Saturday, December 29, 2012

2012: The Pursuit of Happiness


It's been my new tradition to recap my year, and make sense of it all, as I go into a new one. Which surprisingly as a writer, is not an easy task; as perhaps writing about sex, politics, or anything else in this topsy-turvy porn world we all encompass. However, I will try for you. My friends. My piglets. To make sense of what was the year 2012, and what is yet to come for 2013.

My year started out while I took a very extended vacation in Europe. I don't know about you, but for me long vacations are more about the internal journey, than they are about the experiences and the people met along the way. There is something that happens to oneself, when taken out of the daily grind and schedule of everyday life. It allows me to be closer to who I truly am, and not what my family, peers, or anyone in my regular company, have come to expect me to be. The experience of being alone in exploration of the world, allows a great deal of reflective thought. When I wrote last year's New Year entry... That's exactly where I was. Deep, in thought. Even though I seemed to be having a very fabulous time, with shoots and hot hookups in London, exploration of museums and art in Paris, and a crazy cool dance/fetish scene in Berlin... There was contemplation of what I was truly missing in my life, and what connections I really wanted to have with others on a deeper level. A transition in my life was necessary. It was that contemplation, that set the stage for the past year.


When I got back from Europe, I realized that there were friends I had... That weren't really my friends. If I wanted a deeper connection with friends, I would have to let my walls down a bit. I also would have to do more exploration of the pain and hurt I had in my life... If I wanted to let more happiness in. Ugh (eye roll). I took a trip to my hometown Toronto... And made a point of spending a great deal of time with family, both blood and chosen. It helped to center me before embarking on a path of a new me. My focus changed from playing the "Pornstar game", ie. networking, being fabulous, fucking a lot... To focusing on my health, both physical and mental, as well as communicating more with my family, or the friends I considered family. Apparently that inward change, started to be noticed by people outwardly... As photographers such as Mark Henderson shot me for a book, I was re-signed as an exclusive for Raging Stallion Studios, and I met a new friend who un-expectantly became the closest thing to a twin brother I've ever had. Something was happening, but I knew I still had more work to do.

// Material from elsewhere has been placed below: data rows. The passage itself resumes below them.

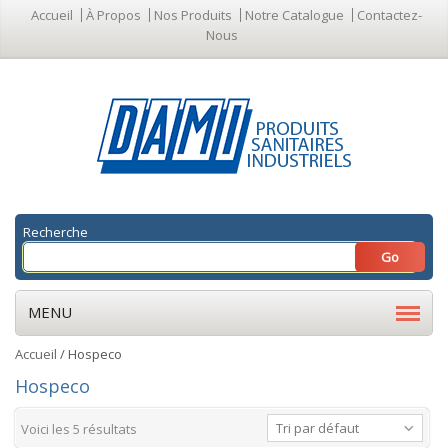
Accueil
À Propos
Nos Produits
Notre Catalogue
Contactez-
Nous
Recherche
MENU
Accueil
/ Hospeco
Hospeco
Tri par défaut
Voici les 5 résultats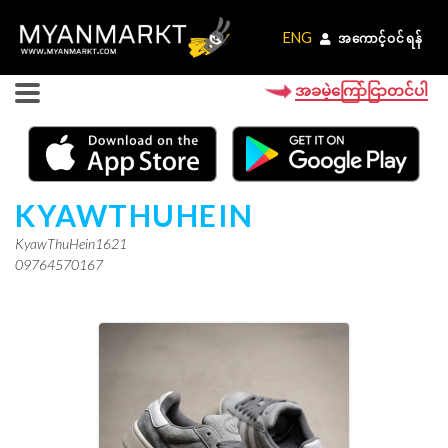
ENG
ENG
အကောင့်ဝင်ရန်
အကောင့်ဝင်ရန်
အခမဲ့ကြော်ငြာတင်ပါ
KYAWTHUHEIN
KyawThuHein1621
09764570167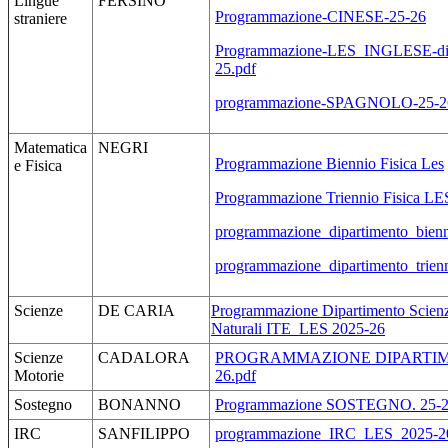
Lingue
FERSINO
Programmazione-CINESE-25-26
straniere
Programmazione-LES_INGLESE-di-d
25.pdf
programmazione-SPAGNOLO-25-2
Matematica
NEGRI
Programmazione Biennio Fisica Les
e Fisica
Programmazione Triennio Fisica LES
programmazione_dipartimento_bien
programmazione_dipartimento_trie
Scienze
DE CARIA
Programmazione Dipartimento Scienze
Naturali ITE_LES 2025-26
Scienze
CADALORA
PROGRAMMAZIONE DIPARTIM
Motorie
26.pdf
Sostegno
BONANNO
Programmazione SOSTEGNO. 25-
IRC
SANFILIPPO
programmazione_IRC_LES_2025-2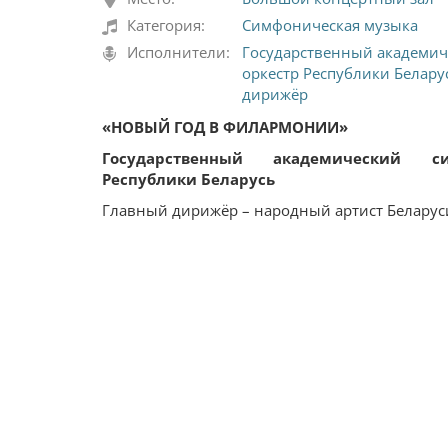
Категория:
Симфоническая музыка
Исполнители:
Государственный академи
оркестр Республики Белару
дирижёр
«НОВЫЙ ГОД В ФИЛАРМОНИИ»
Государственный академический с
Республики Беларусь
Главный дирижёр – народный артист Белару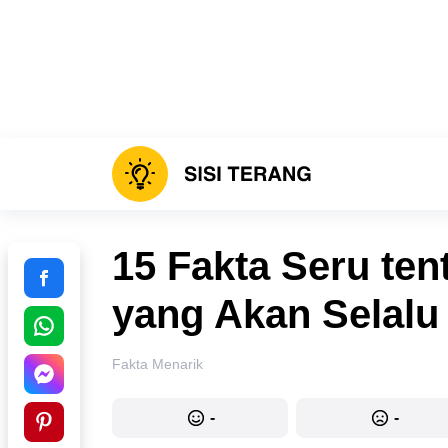
15 Fakta Seru te
yang Akan Selalu
Fakta Menarik
-
-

I started psychological therapy in the spring, to exorcise some of the demons of my past. Mental-health is a taboo in this country, for some strange reason. Even though most of us could use it in one way or another... But unfortunately, the stigmas associated with mental-health don't help us as a nation to move forward; and the lack of services available make it worse for those who really need it. I never believed I was in a dire situation to really need it, but there was definitely trauma from my childhood I wasn't dealing with, which had given me some behavioral issues and a lack of trust of others. These were deeply rooted, and if I wanted to pursue a happy life... I had to dig deep, really deep.... To unearth them. I'm very lucky to live in San Francisco. A city that recognizes the importance of mental-health, as well as physical, and therefore provides these services for minimal costs or sometimes free of charge. Therapy started slow, but once it began, the inward growth happened fast. All allowing for stronger communication with family and friends, as well as giving me the strength to get rid of negative people and influences in my life. I realized who the people were in my life that truly loved me... And that restored faith in love made me decide to follow my passion for fitness, and begin my studies in the field of Personal Training / Physical Therapy. By mid summer, my life and how I regarded the people closest to me was completely different. And that's when it happened. I found him.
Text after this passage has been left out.